More than 100 of those arrests were in the UK alone, according to London’s Metropolitan Police, with up to 200,000 UK victims getting ripped off for many millions of pounds:

iSpoof allowed users, who paid for the service in Bitcoin, to disguise their phone number so it appeared they were calling from a trusted source. This process is known as ‘spoofing’.

Criminals attempt to trick people into handing over money or providing sensitive information such as one-time passcodes to bank accounts.

The average loss from those who reported being targeted is believed to be £10,000.

In the 12 months until August 2022 around 10 million fraudulent calls were made globally via iSpoof, with around 3.5 million of those made in the UK.

Of those, 350,000 calls lasted more than one minute and were made to 200,000 individuals.

According to the BBC, the alleged ringleader was a 34-year-old by the name of Teejai Fletcher, who has been remanded in custody pending a court appearance in Southwark, London, on 2022-12-06.

What to do?

  • TIP 1. Treat caller ID as nothing more than a hint.
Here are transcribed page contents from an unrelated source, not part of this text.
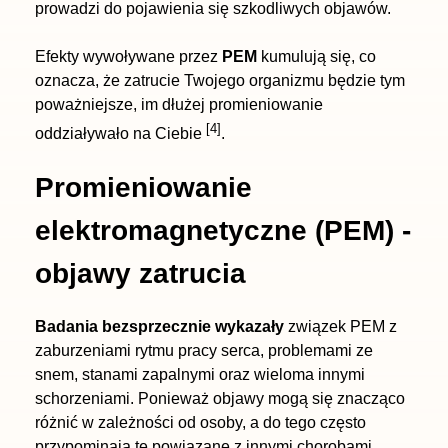
prowadzi do pojawienia się szkodliwych objawów.
Efekty wywoływane przez
PEM
kumulują się, co
oznacza, że zatrucie Twojego organizmu będzie tym
poważniejsze, im dłużej promieniowanie
[4]
oddziaływało na Ciebie
.
Promieniowanie
elektromagnetyczne (PEM) -
objawy zatrucia
Badania bezsprzecznie wykazały
związek PEM z
zaburzeniami rytmu pracy serca, problemami ze
snem, stanami zapalnymi oraz wieloma innymi
schorzeniami. Ponieważ objawy mogą się znacząco
różnić w zależności od osoby, a do tego często
przypominają te powiązane z innymi chorobami,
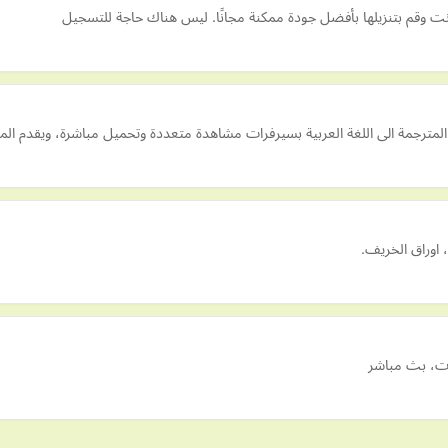
ت وقم بتنزيلها بأفضل جودة ممكنة مجانًا. ليس هناك حاجة للتسجيل
المترجمة الى اللغة العربية بسيرفرات مشاهدة متعددة وتحميل مباشرة، ويقدم ال
 اوراق الخريف.
لات، بث مباشر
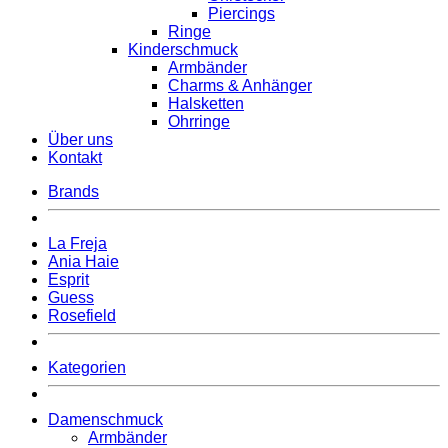
Piercings
Ringe
Kinderschmuck
Armbänder
Charms & Anhänger
Halsketten
Ohrringe
Über uns
Kontakt
Brands
La Freja
Ania Haie
Esprit
Guess
Rosefield
Kategorien
Damenschmuck
Armbänder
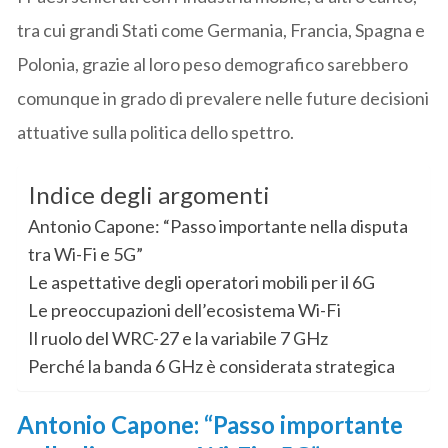
tra cui grandi Stati come Germania, Francia, Spagna e
Polonia, grazie al loro peso demografico sarebbero
comunque in grado di prevalere nelle future decisioni
attuative sulla politica dello spettro.
Indice degli argomenti
Antonio Capone: “Passo importante nella disputa
tra Wi-Fi e 5G”
Le aspettative degli operatori mobili per il 6G
Le preoccupazioni dell’ecosistema Wi-Fi
Il ruolo del WRC-27 e la variabile 7 GHz
Perché la banda 6 GHz è considerata strategica
Antonio Capone: “Passo importante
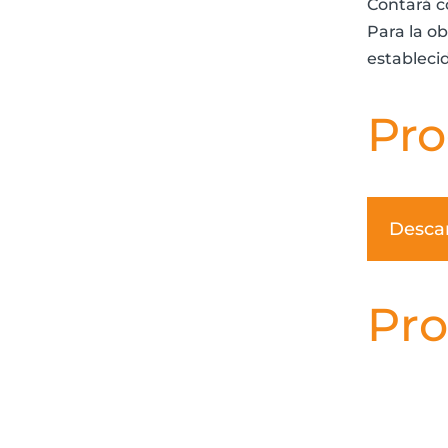
Contará co
Para la ob
establecid
Pr
Desca
Pro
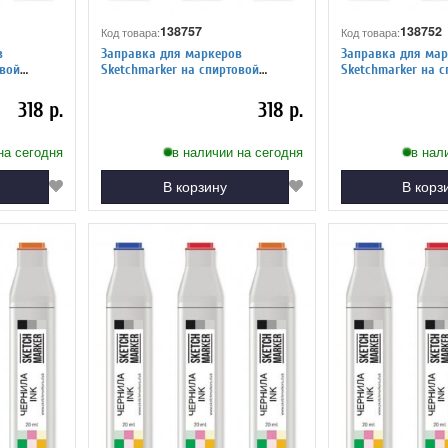
138757
138752
Код товара:
Код товара:
в
Заправка для маркеров
Заправка для мар
Sketchmarker на спиртовой
Sketchmarker на спиртовой
й серый 1
основе R75 Мел
основе R63 Индий
318 р.
318 р.
на сегодня
в наличии на сегодня
в нал
В корзину
В корз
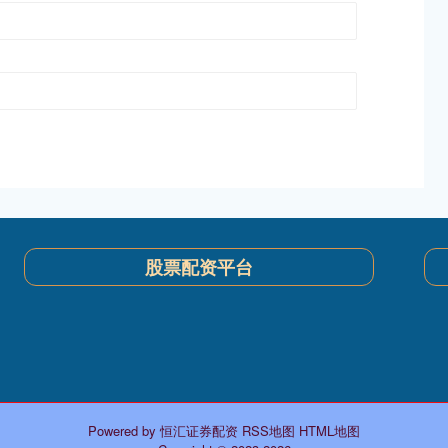
股票配资平台
Powered by
恒汇证券配资
RSS地图
HTML地图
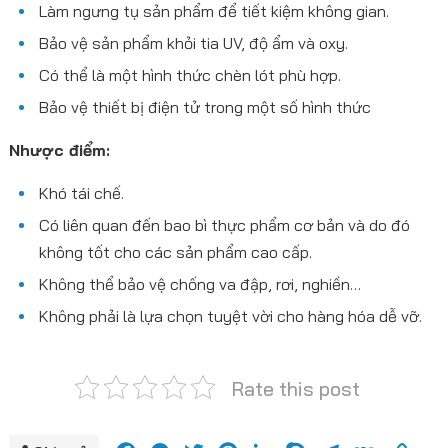
Làm ngưng tụ sản phẩm để tiết kiệm không gian.
Bảo vệ sản phẩm khỏi tia UV, độ ẩm và oxy.
Có thể là một hình thức chèn lót phù hợp.
Bảo vệ thiết bị điện tử trong một số hình thức
Nhược điểm:
Khó tái chế.
Có liên quan đến bao bì thực phẩm cơ bản và do đó
không tốt cho các sản phẩm cao cấp.
Không thể bảo vệ chống va đập, rơi, nghiền…
Không phải là lựa chọn tuyệt vời cho hàng hóa dễ vỡ.
Rate this post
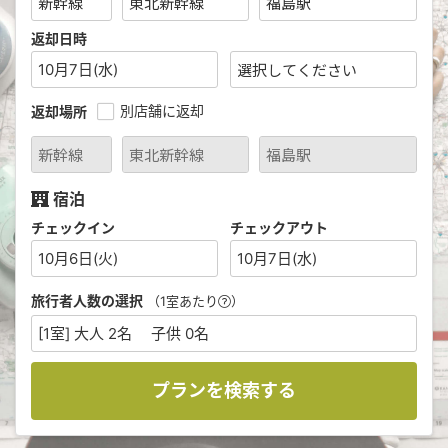
返却日時
10月7日(水)
別店舗に返却
返却場所
宿泊
チェックイン
チェックアウト
10月6日(火)
10月7日(水)
旅行者人数の選択
（1室あたり
）
[1室] 大人 2名 子供 0名
プランを検索する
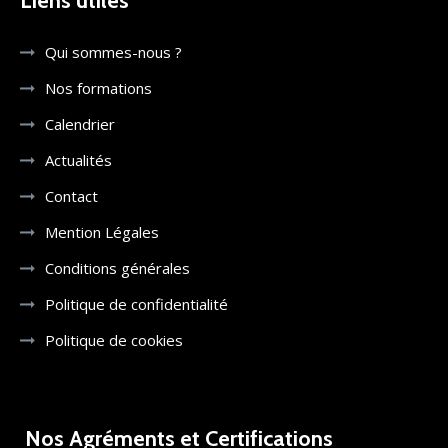
Liens utiles
Qui sommes-nous ?
Nos formations
Calendrier
Actualités
Contact
Mention Légales
Conditions générales
Politique de confidentialité
Politique de cookies
Nos Agréments et Certifications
The most important thing to remember (and to explain to any friends and family you think might be vulnerable to this sort of scam) is this: THE CALLER’S NUMBER THAT SHOWS UP ON YOUR PHONE BEFORE YOU ANSWER PROVES NOTHING.

Those caller ID numbers are nothing better than a vague hint of the person or the company that seems to be calling you.
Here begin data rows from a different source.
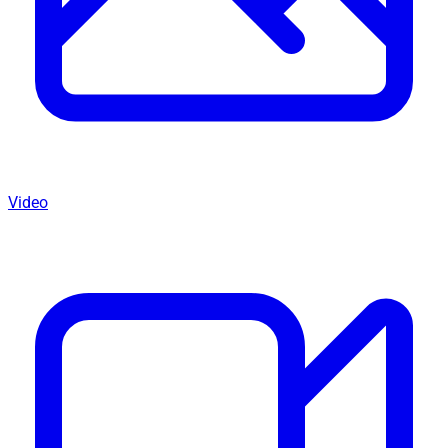
Video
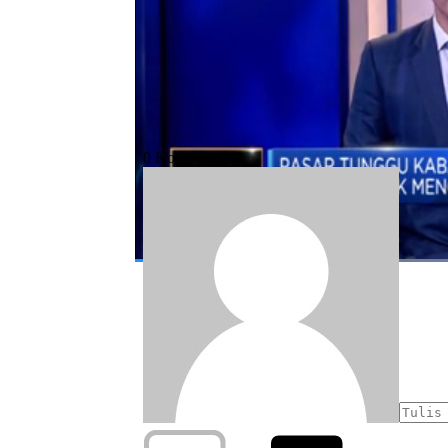
#harga minyak dunia
#investor
#timu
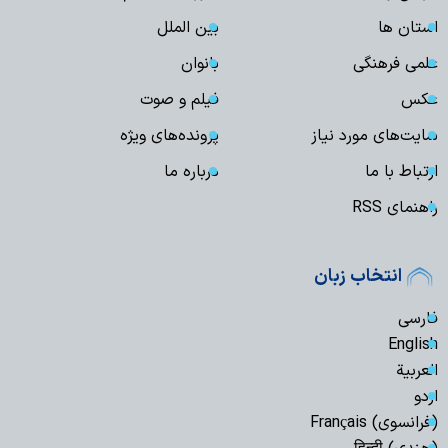
استان ها
بین الملل
علمی فرهنگی
بانوان
عکس
فیلم و صوت
سایت‌های مورد نیاز
پرونده‌های ویژه
ارتباط با ما
درباره ما
راهنمای RSS
انتخاب زبان
فارسی
English
العربیة
اردو
(فرانسوی) Français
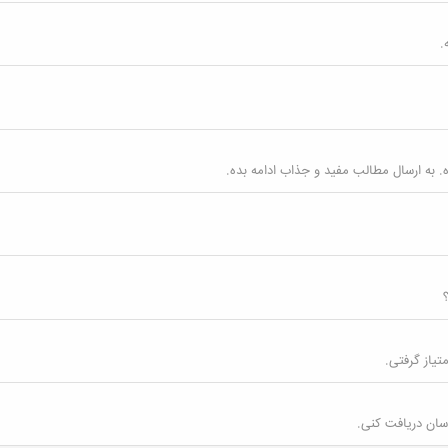
 به ارسال مطالب مفید و جذاب ادامه بده.
سان دریافت کنی.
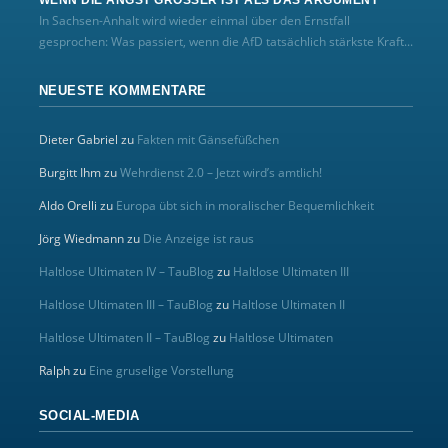
In Sachsen-Anhalt wird wieder einmal über den Ernstfall
gesprochen: Was passiert, wenn die AfD tatsächlich stärkste Kraft...
NEUESTE KOMMENTARE
Dieter Gabriel
zu
Fakten mit Gänsefüßchen
Burgitt Ihm
zu
Wehrdienst 2.0 – Jetzt wird’s amtlich!
Aldo Orelli
zu
Europa übt sich in moralischer Bequemlichkeit
Jörg Wiedmann
zu
Die Anzeige ist raus
Haltlose Ultimaten IV – TauBlog
zu
Haltlose Ultimaten III
Haltlose Ultimaten III – TauBlog
zu
Haltlose Ultimaten II
Haltlose Ultimaten II – TauBlog
zu
Haltlose Ultimaten
Ralph
zu
Eine gruselige Vorstellung
SOCIAL-MEDIA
When your phone rings and names the call with the words Your Bank's Name Here, remember that the words that pop up come from your own contact list, meaning no more than that the number provided by the caller matches an entry you added to your contacts yourself.

Put another way, the number associated with an incoming call provides no more “proof of identity” than the text in the Subject: line of an email, which contains whatever the sender chose to type in.


  • TIP 2. Always initiate official calls yourself, using a number you can trust.

If you genuinely need to contact an organisation such as your bank by phone, make sure that you initiate the call, and use a number than you worked out for yourself.

For example, look at a recent official bank statement, check the back of your bank card, or even visit a branch and ask a staff member face-to-face for the official number that you should call in future emergencies.


  • TIP 3. Don’t let coincidence convince you a call is genuine.

Never use coincidence as “evidence” that the call must be genuine, such as assuming that the call “must surely” be from the bank simply because you had some annoying trouble with internet banking this very morning, or paid a new supplier for the first time just this afternoon.

Remember that the iSpoof scammers made at least 3,500,000 calls in the UK alone (and 6.5M calls elsewhere) over a 12-month period, with scammers placing an average of one call every three seconds at the most likely times of the day, so coincidences like this aren’t merely possible, they’re as good as inevitable.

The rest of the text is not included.